News of Interest for Late-in-Life Moms May 19, 2008

News to know:

Stress during pregnancy may raise baby's risks
Moms-to-be who are stressed about money, relationships and other problems during pregnancy may give birth to babies who are predisposed to allergies and asthma, according to new reseach.
The study found that mothers who were the most distressed during pregnancy were most likely to give birth to infants with higher levels of immunoglobulin E or IgE — an immune system compound — even though their mothers had only mild exposure to allergens during pregnancy.

FDA stresses birth defect risks with Roche drug
Health regulators again warned that Roche and Novartis drugs prescribed to organ transplant patients can cause miscarriages and birth defects when used by pregnant women.
The Food and Drug Administration (FDA) first issued a warning in October 20007 after receiving reports of miscarriages and infants born with ear and mouth birth defects after their mothers took Roche's CellCept. At the time, the FDA added its most serious warning to CellCept and a similar Novartis AG drug, Myfortic.
Concern that some physicians may not have seen the initial warning prompted the FDA to reissue its notice that that before prescribing the drugs doctors should confirm their transplant patients are not pregnant, and are using effective contraception.
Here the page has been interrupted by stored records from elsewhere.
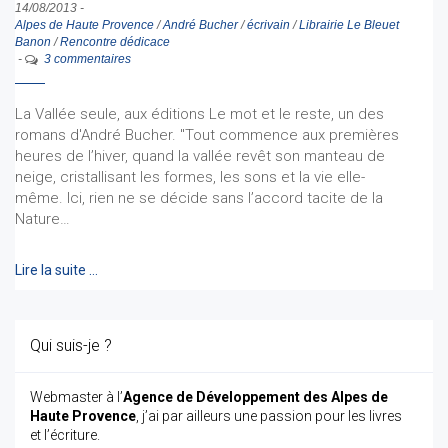
14/08/2013
-
Alpes de Haute Provence
/
André Bucher
/
écrivain
/
Librairie Le Bleuet
Banon
/
Rencontre dédicace
-
3 commentaires
La Vallée seule, aux éditions Le mot et le reste, un des
romans d'André Bucher. "Tout commence aux premières
heures de l’hiver, quand la vallée revêt son manteau de
neige, cristallisant les formes, les sons et la vie elle-
même. Ici, rien ne se décide sans l’accord tacite de la
Nature…
Lire la suite …
Qui suis-je ?
Webmaster à l’
Agence de Développement des Alpes de
Haute Provence
, j’ai par ailleurs une passion pour les livres
et l’écriture.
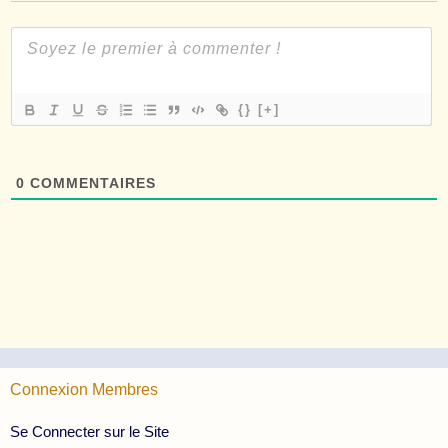
{}
[+]
0
COMMENTAIRES
Connexion Membres
Se Connecter sur le Site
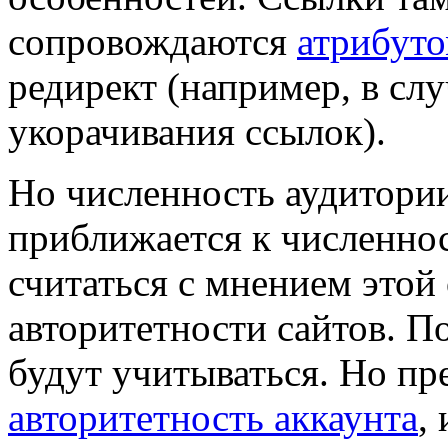
сопровождаются
атрибуто
редирект (например, в сл
укорачивания ссылок).
Но численность аудитори
приближается к численнос
считаться с мнением этой
авторитетности сайтов. П
будут учитываться. Но пр
авторитетность аккаунта
,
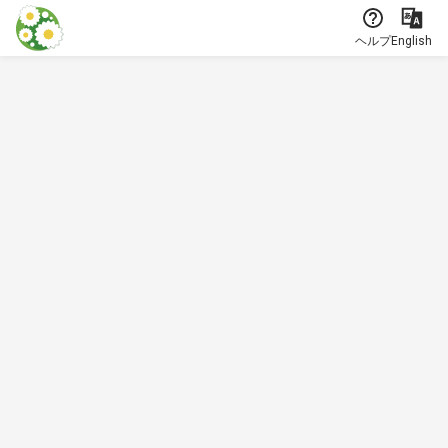
本文に飛ぶ
ヘルプ
English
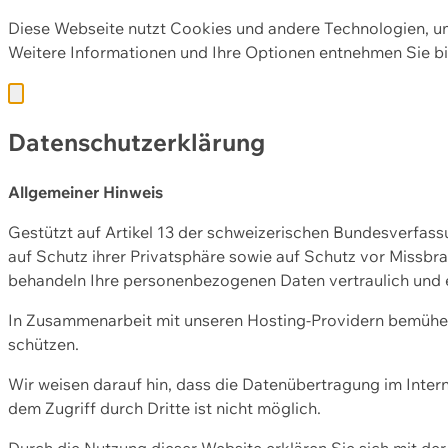
Diese Webseite nutzt Cookies und andere Technologien, u
Weitere Informationen und Ihre Optionen entnehmen Sie bi
Datenschutzerklärung
Allgemeiner Hinweis
Gestützt auf Artikel 13 der schweizerischen Bundesverfa
auf Schutz ihrer Privatsphäre sowie auf Schutz vor Missbra
behandeln Ihre personenbezogenen Daten vertraulich und 
In Zusammenarbeit mit unseren Hosting-Providern bemühen 
schützen.
Wir weisen darauf hin, dass die Datenübertragung im Intern
dem Zugriff durch Dritte ist nicht möglich.
Durch die Nutzung dieser Website erklären Sie sich mit 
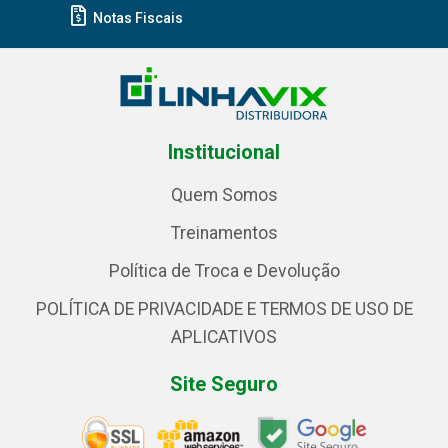
Notas Fiscais
Institucional
Quem Somos
Treinamentos
Política de Troca e Devolução
POLÍTICA DE PRIVACIDADE E TERMOS DE USO DE
APLICATIVOS
Site Seguro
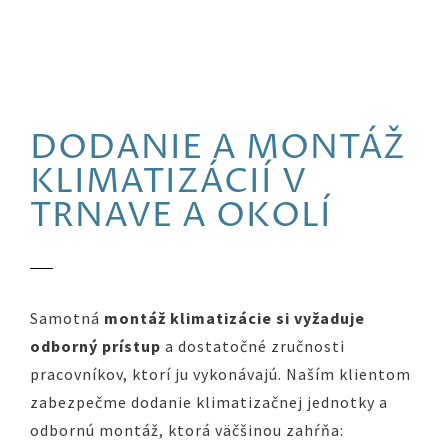
DODANIE A MONTÁŽ
KLIMATIZÁCIÍ V
TRNAVE A OKOLÍ
Samotná
montáž klimatizácie si vyžaduje
odborný prístup
a dostatočné zručnosti
pracovníkov, ktorí ju vykonávajú. Naším klientom
zabezpečme dodanie klimatizačnej jednotky a
odbornú montáž, ktorá väčšinou zahŕňa:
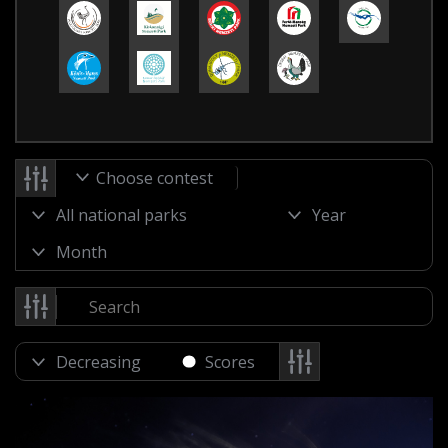
Choose contest
Scores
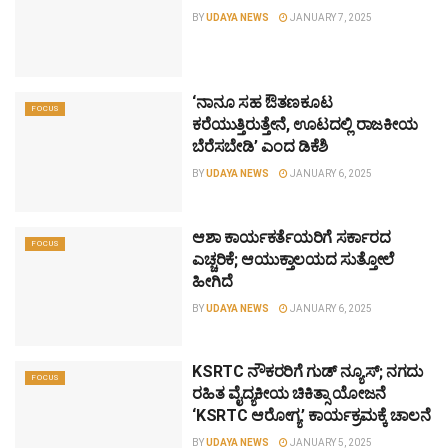
BY
UDAYA NEWS
JANUARY 7, 2025
‘ನಾನೂ ಸಹ ಔತಣಕೂಟ
FOCUS
ಕರೆಯುತ್ತಿರುತ್ತೇನೆ, ಊಟದಲ್ಲಿ ರಾಜಕೀಯ
ಬೆರೆಸಬೇಡಿ’ ಎಂದ ಡಿಕೆಶಿ
BY
UDAYA NEWS
JANUARY 6, 2025
ಆಶಾ ಕಾರ್ಯಕರ್ತೆಯರಿಗೆ ಸರ್ಕಾರದ
FOCUS
ಎಚ್ಚರಿಕೆ; ಆಯುಕ್ತಾಲಯದ ಸುತ್ತೋಲೆ
ಹೀಗಿದೆ
BY
UDAYA NEWS
JANUARY 6, 2025
KSRTC ನೌಕರರಿಗೆ ಗುಡ್ ನ್ಯೂಸ್; ನಗದು
FOCUS
ರಹಿತ ವೈದ್ಯಕೀಯ ಚಿಕಿತ್ಸಾ ಯೋಜನೆ
‘KSRTC ಆರೋಗ್ಯ’ ಕಾರ್ಯಕ್ರಮಕ್ಕೆ ಚಾಲನೆ
BY
UDAYA NEWS
JANUARY 5, 2025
Breastfeeding may cut mom's arthritis risk
Women who breast-feed their babies longer are less likely to get rheumatoid arthritis, according to a recent study. Mothers who breast-fed for 13 months or more were half as likely to get the painful joint condition as women who never breast-fed, according to the study which was published in British Medical Journal's Annals of the Rheumatic Diseases.

Exercising as teen may stave off breast cancer
New research shows exercise during the teen years — starting as young as age 12 — can help protect girls from breast cancer when they’re grown.
Researchers tracked nearly 65,000 nurses ages 24 to 42 who enrolled in a major health study. Women who were physically active as teens and young adults were 23 percent less likely to develop premenopausal breast cancer than women who grew up sedentary, according to a study published in the Journal of the National Cancer Institute.